The depth of familiarity and understanding of the data and key processes, such as ROI and consent, that HIM brings to the Bronx RHIO has enabled the organization to address significant challenges early in the process before the first site goes live.

Radin also notes that HIM’s work will be far from done once the RHIO begins exchanging data. She anticipates that it will play a key role in determining how the system will impact workflow, as well as in identifying and addressing future challenges as they arise.

HIM professionals “have an expertise and a wealth of knowledge to bring to the process and ignoring that would be detrimental,” she says. “I would hope that [other RHIOs] are involving their HIM departments the way we are. If they aren’t, they are going to have to or they are going to fall on their faces at some point. … We can’t do this without them.”

Inviting Themselves to the Table
While a small but growing number of RHIOs and HIEs are following the Bronx RHIO’s example and bringing HIM into the fold early, many others are not.

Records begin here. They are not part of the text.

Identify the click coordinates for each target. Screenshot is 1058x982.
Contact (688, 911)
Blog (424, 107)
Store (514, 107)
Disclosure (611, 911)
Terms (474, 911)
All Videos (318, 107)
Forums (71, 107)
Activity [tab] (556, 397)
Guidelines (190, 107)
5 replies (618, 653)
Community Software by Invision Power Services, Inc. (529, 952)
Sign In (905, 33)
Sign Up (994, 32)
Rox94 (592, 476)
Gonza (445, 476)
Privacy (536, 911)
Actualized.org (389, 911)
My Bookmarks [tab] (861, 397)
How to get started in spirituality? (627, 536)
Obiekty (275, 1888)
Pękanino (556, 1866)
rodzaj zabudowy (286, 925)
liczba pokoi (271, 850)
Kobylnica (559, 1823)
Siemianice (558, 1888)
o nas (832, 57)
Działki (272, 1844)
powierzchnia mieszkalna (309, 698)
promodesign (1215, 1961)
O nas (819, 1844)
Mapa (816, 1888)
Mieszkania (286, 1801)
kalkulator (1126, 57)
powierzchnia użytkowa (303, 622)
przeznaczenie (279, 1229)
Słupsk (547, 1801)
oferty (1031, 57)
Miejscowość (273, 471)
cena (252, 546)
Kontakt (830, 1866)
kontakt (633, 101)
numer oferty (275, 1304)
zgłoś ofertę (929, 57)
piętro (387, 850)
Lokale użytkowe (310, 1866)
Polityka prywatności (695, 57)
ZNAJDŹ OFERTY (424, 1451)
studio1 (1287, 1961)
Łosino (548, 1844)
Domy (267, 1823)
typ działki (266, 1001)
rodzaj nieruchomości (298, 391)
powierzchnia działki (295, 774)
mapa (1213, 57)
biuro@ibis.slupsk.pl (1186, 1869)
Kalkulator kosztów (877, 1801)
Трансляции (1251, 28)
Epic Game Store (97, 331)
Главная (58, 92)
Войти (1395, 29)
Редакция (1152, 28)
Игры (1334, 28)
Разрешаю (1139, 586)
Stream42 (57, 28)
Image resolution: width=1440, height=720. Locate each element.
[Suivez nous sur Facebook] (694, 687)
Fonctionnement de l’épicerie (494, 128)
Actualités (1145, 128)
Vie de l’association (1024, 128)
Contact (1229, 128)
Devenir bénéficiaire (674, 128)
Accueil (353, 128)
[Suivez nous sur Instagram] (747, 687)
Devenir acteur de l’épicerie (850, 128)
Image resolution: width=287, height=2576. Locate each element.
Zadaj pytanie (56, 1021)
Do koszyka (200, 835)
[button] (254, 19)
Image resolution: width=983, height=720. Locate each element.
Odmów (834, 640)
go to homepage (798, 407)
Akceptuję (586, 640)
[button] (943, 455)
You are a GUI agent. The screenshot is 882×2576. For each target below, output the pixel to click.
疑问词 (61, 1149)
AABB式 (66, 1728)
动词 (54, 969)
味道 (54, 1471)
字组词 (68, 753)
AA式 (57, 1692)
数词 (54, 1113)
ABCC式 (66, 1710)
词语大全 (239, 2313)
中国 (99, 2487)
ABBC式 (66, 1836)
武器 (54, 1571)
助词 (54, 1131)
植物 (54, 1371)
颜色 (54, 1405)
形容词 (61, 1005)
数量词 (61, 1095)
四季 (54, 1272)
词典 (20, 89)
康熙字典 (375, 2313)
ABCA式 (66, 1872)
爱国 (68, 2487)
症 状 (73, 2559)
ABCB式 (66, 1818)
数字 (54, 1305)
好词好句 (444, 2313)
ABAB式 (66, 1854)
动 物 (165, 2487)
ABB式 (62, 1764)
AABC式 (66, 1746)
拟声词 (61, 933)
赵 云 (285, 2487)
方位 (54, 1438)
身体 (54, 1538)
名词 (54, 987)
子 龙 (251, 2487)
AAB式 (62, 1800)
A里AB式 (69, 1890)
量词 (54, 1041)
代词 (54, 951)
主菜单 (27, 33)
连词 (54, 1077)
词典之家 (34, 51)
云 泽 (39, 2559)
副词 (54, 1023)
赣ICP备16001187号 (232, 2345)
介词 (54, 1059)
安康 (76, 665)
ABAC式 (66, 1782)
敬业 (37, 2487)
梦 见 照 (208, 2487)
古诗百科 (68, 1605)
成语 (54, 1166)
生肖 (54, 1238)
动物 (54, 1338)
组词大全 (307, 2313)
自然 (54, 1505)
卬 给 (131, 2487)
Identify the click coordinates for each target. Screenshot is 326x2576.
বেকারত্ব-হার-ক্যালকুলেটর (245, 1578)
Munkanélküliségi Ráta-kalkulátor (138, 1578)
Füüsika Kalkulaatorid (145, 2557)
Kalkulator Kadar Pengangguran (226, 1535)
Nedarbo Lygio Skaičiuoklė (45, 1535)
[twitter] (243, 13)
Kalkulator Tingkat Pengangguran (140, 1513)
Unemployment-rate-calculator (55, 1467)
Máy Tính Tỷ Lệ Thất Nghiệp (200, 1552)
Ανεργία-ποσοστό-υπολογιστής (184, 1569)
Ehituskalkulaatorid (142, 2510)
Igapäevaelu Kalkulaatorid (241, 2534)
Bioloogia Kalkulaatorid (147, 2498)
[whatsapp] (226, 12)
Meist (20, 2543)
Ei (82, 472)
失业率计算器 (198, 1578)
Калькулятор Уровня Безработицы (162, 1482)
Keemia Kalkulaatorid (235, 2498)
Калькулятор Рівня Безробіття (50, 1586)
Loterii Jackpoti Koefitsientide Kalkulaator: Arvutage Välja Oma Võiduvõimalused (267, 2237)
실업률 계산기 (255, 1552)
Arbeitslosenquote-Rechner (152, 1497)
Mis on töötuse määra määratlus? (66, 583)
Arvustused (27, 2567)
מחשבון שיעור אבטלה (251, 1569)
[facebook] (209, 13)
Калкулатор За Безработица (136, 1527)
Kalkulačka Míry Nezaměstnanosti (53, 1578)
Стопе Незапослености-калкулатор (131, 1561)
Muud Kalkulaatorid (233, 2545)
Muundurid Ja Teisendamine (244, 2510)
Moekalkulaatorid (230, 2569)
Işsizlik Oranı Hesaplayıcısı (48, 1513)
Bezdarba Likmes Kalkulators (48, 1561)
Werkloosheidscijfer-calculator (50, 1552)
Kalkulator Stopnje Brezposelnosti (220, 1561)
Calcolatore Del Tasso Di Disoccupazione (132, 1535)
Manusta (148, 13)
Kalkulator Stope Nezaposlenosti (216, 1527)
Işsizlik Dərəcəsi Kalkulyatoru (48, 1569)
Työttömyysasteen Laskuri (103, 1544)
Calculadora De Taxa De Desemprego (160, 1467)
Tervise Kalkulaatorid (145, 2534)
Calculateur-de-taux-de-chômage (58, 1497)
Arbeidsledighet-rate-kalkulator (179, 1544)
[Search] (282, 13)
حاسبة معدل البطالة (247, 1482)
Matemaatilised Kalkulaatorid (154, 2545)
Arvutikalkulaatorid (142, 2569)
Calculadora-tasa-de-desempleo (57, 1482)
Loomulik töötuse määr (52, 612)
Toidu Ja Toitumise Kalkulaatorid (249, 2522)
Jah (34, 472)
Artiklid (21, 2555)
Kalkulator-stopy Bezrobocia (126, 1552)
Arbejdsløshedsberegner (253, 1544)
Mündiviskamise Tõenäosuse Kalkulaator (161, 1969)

That is why the AHIMA is undertaking a state-level project, funded by the Office of the National Coordinator of Health Information Technology, to examine not only how individual states are approaching the formation of RHIOs and HIEs but also identify how HIM can and should be involved.

So far, two models for participation have emerged. One takes advantage of the career opportunities created within the information exchange organization itself, which operates separately from the institutions participating in the RHIO. The second features HIM professionals within participating entities stepping up and volunteering to participate as part of the resources their facilities contribute to the RHIO or HIE.

The AHIMA has also published several reports on state-level RHIOs and HIEs and is working to put its members in touch with initiatives as the association becomes aware of them, says Mon. “We notify [our members] of emergent discussions and encourage them to get involved,” he says. “We also encourage our state associations to take a leadership role in health information exchanges that are being formed within their state, and we provide a toolkit for our members [to access] as they want to learn more or need more tools as they become involved.”

Just applauds the AHIMA’s work to encourage HIM involvement but says it must also happen at the local level, where individual HIM professionals need to create their own seats at the table by educating RHIO stakeholders and their employers on the value they bring to the process.

“RHIOs don’t know what HIM brings to the table. I think they will eventually learn it, hopefully,” she says. Until then, “We should be inviting ourselves to the table. That takes volunteer time. People have to be willing to do it, and the organizations they work for have to be willing for them to be gone during the day. … It’s a matter of HIM stepping up to the plate and being leaders.”

— Elizabeth S. Roop is a Tampa, Fla.-based freelance writer specializing in healthcare and HIT.